--- What the task requires ---
Pictures are not part of the copy; reproduce the remaining data exactly.

--- Source material ---
····················

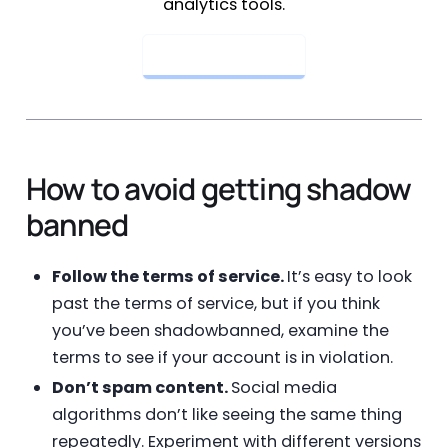
analytics tools.
Get Started Now
How to avoid getting shadow
banned
Follow the terms of service.
It’s easy to look
past the terms of service, but if you think
you’ve been shadowbanned, examine the
terms to see if your account is in violation.
Don’t spam content.
Social media
algorithms don’t like seeing the same thing
repeatedly. Experiment with different versions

····················

--- Output for this task ---
analytics tools.
Get Started Now
How to avoid getting shadow
banned
Follow the terms of service.
It’s easy to look
past the terms of service, but if you think
you’ve been shadowbanned, examine the
terms to see if your account is in violation.
Don’t spam content.
Social media
algorithms don’t like seeing the same thing
repeatedly. Experiment with different versions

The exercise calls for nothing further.